- _What is required_:
In the following listing, work out how many lines contain the string "siendo", and state only that number.

--------

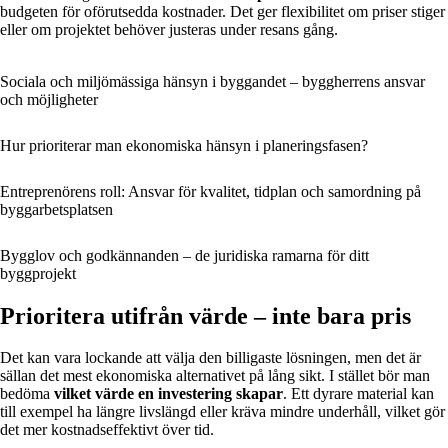
budgeten för oförutsedda kostnader. Det ger flexibilitet om priser stiger
eller om projektet behöver justeras under resans gång.
Sociala och miljömässiga hänsyn i byggandet – byggherrens ansvar
och möjligheter
Hur prioriterar man ekonomiska hänsyn i planeringsfasen?
Entreprenörens roll: Ansvar för kvalitet, tidplan och samordning på
byggarbetsplatsen
Bygglov och godkännanden – de juridiska ramarna för ditt
byggprojekt
Prioritera utifrån värde – inte bara pris
Det kan vara lockande att välja den billigaste lösningen, men det är
sällan det mest ekonomiska alternativet på lång sikt. I stället bör man
bedöma
vilket värde en investering skapar
. Ett dyrare material kan
till exempel ha längre livslängd eller kräva mindre underhåll, vilket gör
det mer kostnadseffektivt över tid.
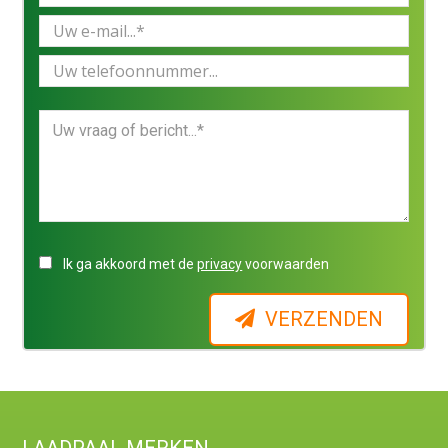
Ik ga akkoord met de
privacy
voorwaarden
VERZENDEN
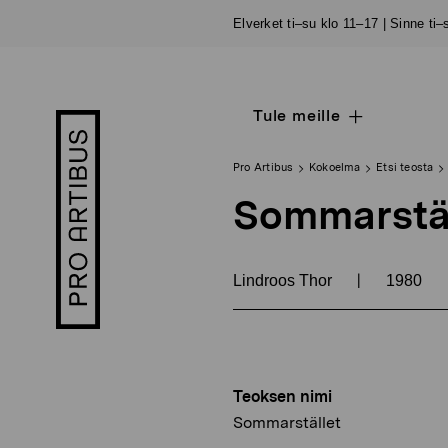
Siirry
Elverket ti–su klo 11–17 | Sinne ti
sisältöön
Tule meille
Open
Pro
sub
Artibus
navigation
logo
Pro Artibus
Kokoelma
Etsi teosta
Sommarstäl
|
Lindroos Thor
1980
Teoksen nimi
Sommarstället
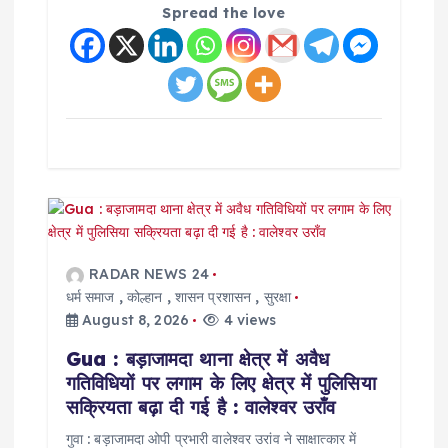
Spread the love
RADAR NEWS 24
धर्म समाज
,
कोल्हान
,
शासन प्रशासन
,
सुरक्षा
August 8, 2026
4 views
Gua : बड़ाजामदा थाना क्षेत्र में अवैध
गतिविधियों पर लगाम के लिए क्षेत्र में पुलिसिया
सक्रियता बढ़ा दी गई है : वालेश्वर उराँव
गुवा : बड़ाजामदा ओपी प्रभारी वालेश्वर उरांव ने साक्षात्कार में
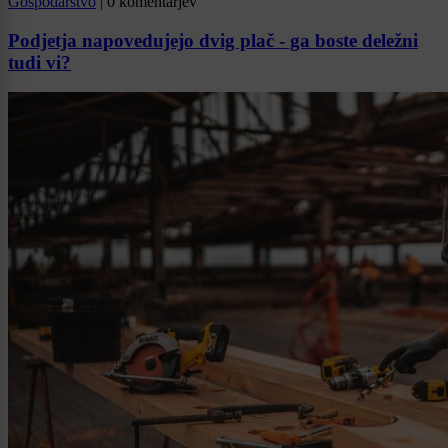
Gospodarstvo
|
0 komentarjev
Podjetja napovedujejo dvig plač - ga boste deležni
tudi vi?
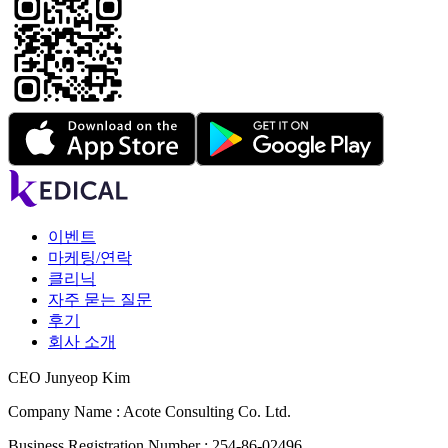
이벤트
마케팅/연락
클리닉
자주 묻는 질문
후기
회사 소개
CEO Junyeop Kim
Company Name : Acote Consulting Co. Ltd.
Business Registration Number : 254-86-02496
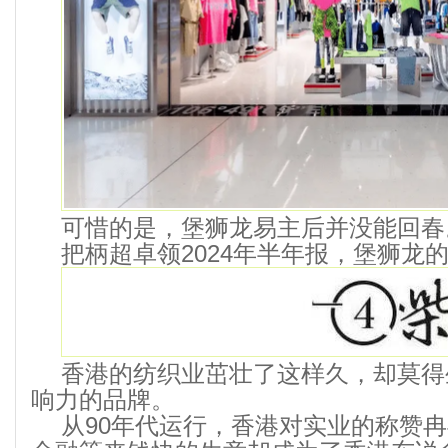
可惜的是，堡狮龙易主后并没能回春
把柄超卓领2024年半年报，堡狮龙的
香港的纺织业茁壮了这样久，却莫得
响力的品牌。
从90年代运行，香港对实业的称赞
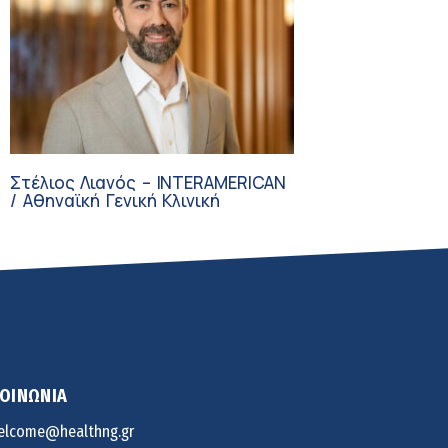
Στέλιος Λιανός – INTERAMERICAN
/ Αθηναϊκή Γενική Κλινική
ΚΟΙΝΩΝΙΑ
elcome@healthng.gr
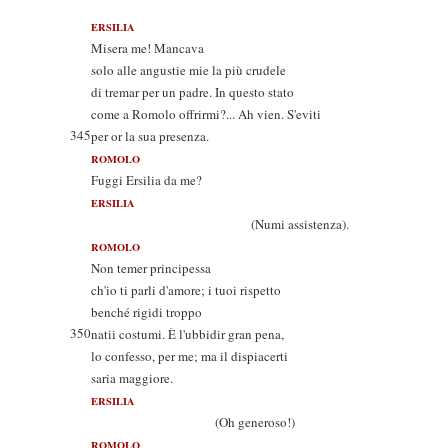
ERSILIA
Misera me! Mancava
solo alle angustie mie la più crudele
di tremar per un padre. In questo stato
come a Romolo offrirmi?... Ah vien. S'eviti
345
per or la sua presenza.
ROMOLO
Fuggi Ersilia da me?
ERSILIA
(Numi assistenza).
ROMOLO
Non temer principessa
ch'io ti parli d'amore; i tuoi rispetto
benché rigidi troppo
350
natii costumi. È l'ubbidir gran pena,
lo confesso, per me; ma il dispiacerti
saria maggiore.
ERSILIA
(Oh generoso!)
ROMOLO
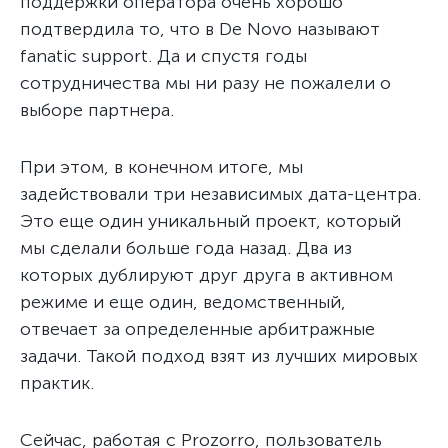
поддержки оператора очень хорошо
подтвердила то, что в De Novo называют
fanatic support. Да и спустя годы
сотрудничества мы ни разу не пожалели о
выборе партнера.
При этом, в конечном итоге, мы
задействовали три независимых дата-центра.
Это еще один уникальный проект, который
мы сделали больше года назад. Два из
которых дублируют друг друга в активном
режиме и еще один, ведомственный,
отвечает за определенные арбитражные
задачи. Такой подход взят из лучших мировых
практик.
Сейчас, работая с Prozorro, пользователь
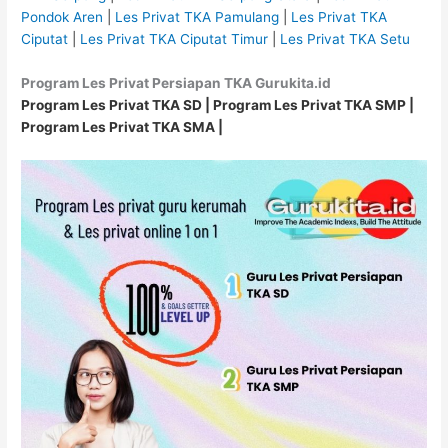
Pondok Aren
|
Les Privat TKA Pamulang
|
Les Privat TKA
Ciputat
|
Les Privat TKA Ciputat Timur
|
Les Privat TKA Setu
Program Les Privat Persiapan TKA Gurukita.id
Program Les Privat TKA SD
|
Program Les Privat
TKA
SMP |
Program Les Privat
TKA
SMA |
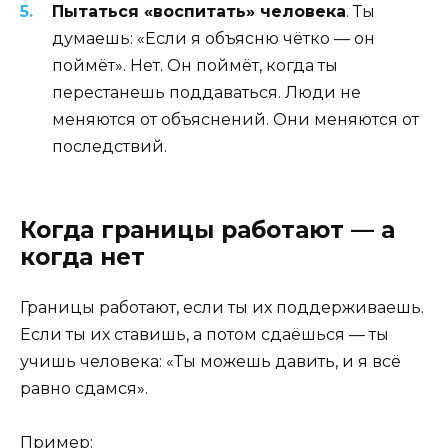
Пытаться «воспитать» человека
. Ты
думаешь: «Если я объясню чётко — он
поймёт». Нет. Он поймёт, когда ты
перестанешь поддаваться. Люди не
меняются от объяснений. Они меняются от
последствий.
Когда границы работают — а
когда нет
Границы работают, если ты их поддерживаешь.
Если ты их ставишь, а потом сдаёшься — ты
учишь человека: «Ты можешь давить, и я всё
равно сдамся».
Пример:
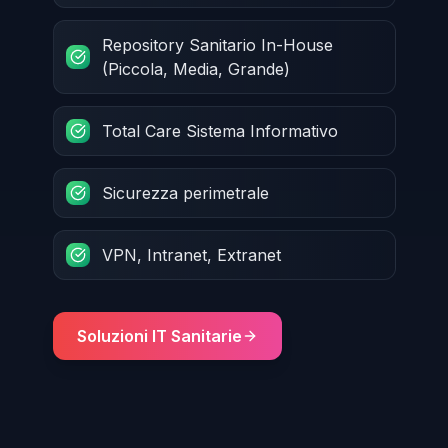
Repository Sanitario In-House
(Piccola, Media, Grande)
Total Care Sistema Informativo
Sicurezza perimetrale
VPN, Intranet, Extranet
Soluzioni IT Sanitarie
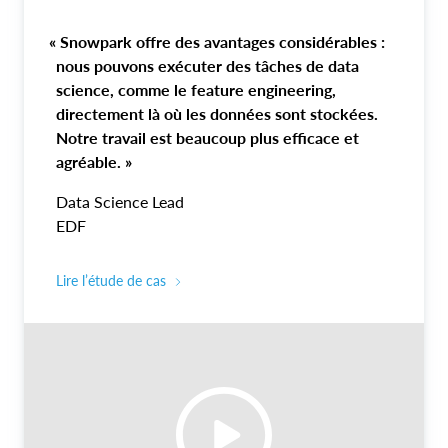
« Snowpark offre des avantages considérables :
nous pouvons exécuter des tâches de data
science, comme le feature engineering,
directement là où les données sont stockées.
Notre travail est beaucoup plus efficace et
agréable. »
Data Science Lead
EDF
Lire l’étude de cas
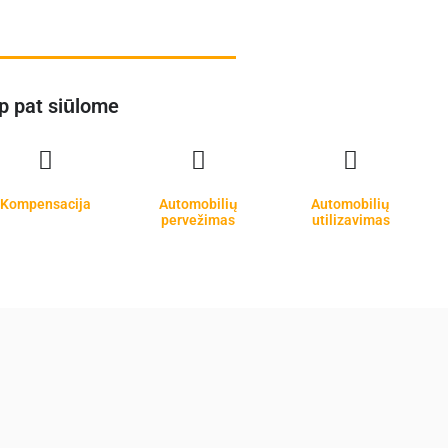
p pat siūlome
Kompensacija
Automobilių
Automobilių
pervežimas
utilizavimas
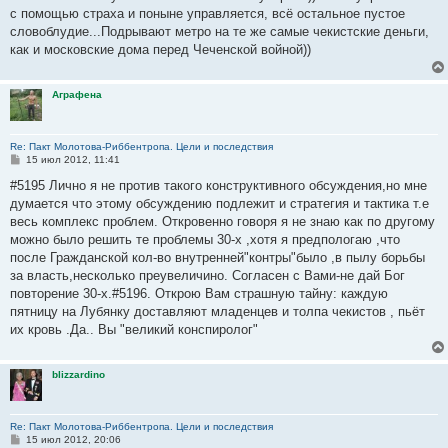
б
с помощью страха и поныне управляется, всё остальное пустое
щ
е
словоблудие...Подрывают метро на те же самые чекистские деньги,
н
как и московские дома перед Чеченской войной))
и
е
Аграфена
Re: Пакт Молотова-Риббентропа. Цели и последствия
С
15 июл 2012, 11:41
о
о
#5195 Лично я не против такого конструктивного обсуждения,но мне
б
думается что этому обсуждению подлежит и стратегия и тактика т.е
щ
е
весь комплекс проблем. Откровенно говоря я не знаю как по другому
н
можно было решить те проблемы 30-х ,хотя я предпологаю ,что
и
е
после Гражданской кол-во внутренней"контры"было ,в пылу борьбы
за власть,несколько преувеличино. Согласен с Вами-не дай Бог
повторение 30-х.#5196. Открою Вам страшную тайну: каждую
пятницу на Лубянку доставляют младенцев и толпа чекистов , пьёт
их кровь .Да.. Вы "великий конспиролог"
blizzardino
Re: Пакт Молотова-Риббентропа. Цели и последствия
С
15 июл 2012, 20:06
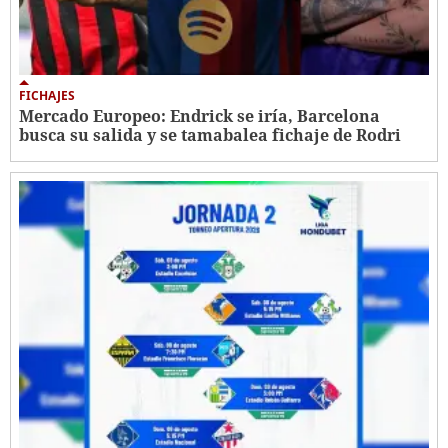
FICHAJES
Mercado Europeo: Endrick se iría, Barcelona
busca su salida y se tamabalea fichaje de Rodri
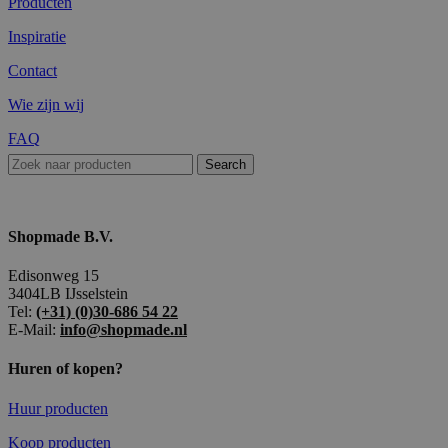
Producten
Inspiratie
Contact
Wie zijn wij
FAQ
Search
Shopmade B.V.
Edisonweg 15
3404LB IJsselstein
Tel:
(+31) (0)30-686 54 22
E-Mail:
info@shopmade.nl
Huren of kopen?
Huur producten
Koop producten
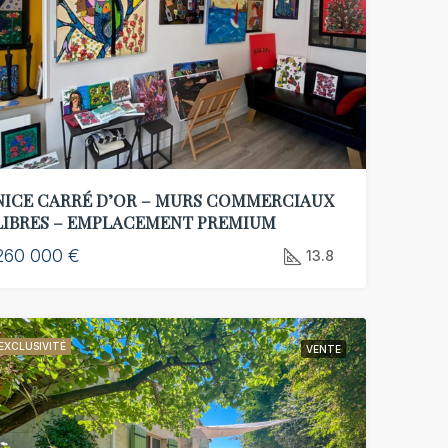
761 000 €
449 000 €
41 Avenue Georges Clemenceau, 06000, Nice, FR
06000, Nice, FR
06000, Nice, FR
NICE CARRÉ D’OR – MURS COMMERCIAUX
LIBRES – EMPLACEMENT PREMIUM
260 000 €
13.8
EXCLUSIVITÉ
VENTE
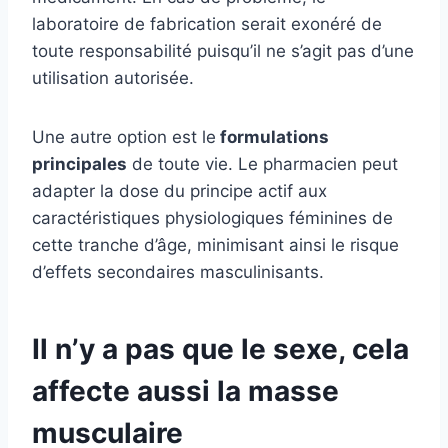
laboratoire de fabrication serait exonéré de
toute responsabilité puisqu’il ne s’agit pas d’une
utilisation autorisée.
Une autre option est le
formulations
principales
de toute vie. Le pharmacien peut
adapter la dose du principe actif aux
caractéristiques physiologiques féminines de
cette tranche d’âge, minimisant ainsi le risque
d’effets secondaires masculinisants.
Il n’y a pas que le sexe, cela
affecte aussi la masse
musculaire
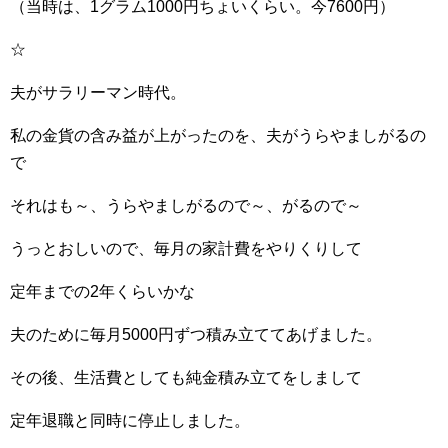
（当時は、1グラム1000円ちょいくらい。今7600円）
☆
夫がサラリーマン時代。
私の金貨の含み益が上がったのを、夫がうらやましがるの
で
それはも～、うらやましがるので～、がるので～
うっとおしいので、毎月の家計費をやりくりして
定年までの2年くらいかな
夫のために毎月5000円ずつ積み立ててあげました。
その後、生活費としても純金積み立てをしまして
定年退職と同時に停止しました。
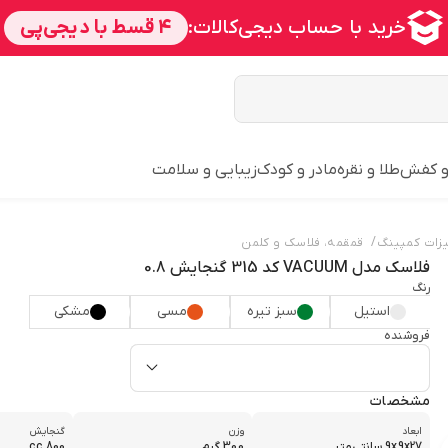
و کفش
طلا و نقره
مادر و کودک
زیبایی و سلامت
/
زات کمپینگ
قمقمه، فلاسک و کلمن
فلاسک مدل VACUUM کد 315 گنجایش 0.8
رنگ
استیل
سبز تیره
مسی
مشکی
فروشنده
مشخصات
ابعاد
وزن
گنجایش
9x9x27 سانتی‌متر
300 گرم
800 cc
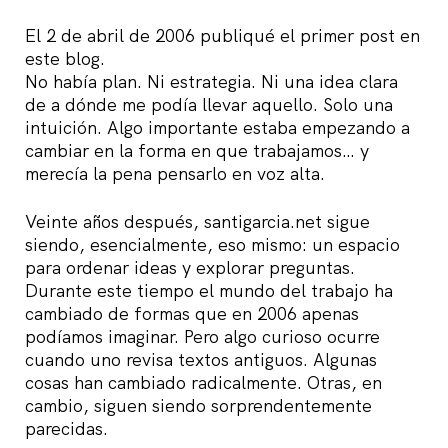
El 2 de abril de 2006 publiqué el primer post en
este blog.
No había plan. Ni estrategia. Ni una idea clara
de a dónde me podía llevar aquello. Solo una
intuición. Algo importante estaba empezando a
cambiar en la forma en que trabajamos… y
merecía la pena pensarlo en voz alta.
Veinte años después, santigarcia.net sigue
siendo, esencialmente, eso mismo: un espacio
para ordenar ideas y explorar preguntas.
Durante este tiempo el mundo del trabajo ha
cambiado de formas que en 2006 apenas
podíamos imaginar. Pero algo curioso ocurre
cuando uno revisa textos antiguos. Algunas
cosas han cambiado radicalmente. Otras, en
cambio, siguen siendo sorprendentemente
parecidas.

--------

- _Expected answer_:
2